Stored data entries
=== Begin Enclosure ===

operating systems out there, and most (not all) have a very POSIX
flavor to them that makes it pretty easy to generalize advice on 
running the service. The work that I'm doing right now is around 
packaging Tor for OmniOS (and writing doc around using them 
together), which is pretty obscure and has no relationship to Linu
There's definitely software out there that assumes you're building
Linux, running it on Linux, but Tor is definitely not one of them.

=== End Enclosure ===

● Task details
All lines of the data that hold "running" need to be copied.

● Result of the task
running the service. The work that I'm doing right now is around 
Linux, running it on Linux, but Tor is definitely not one of them.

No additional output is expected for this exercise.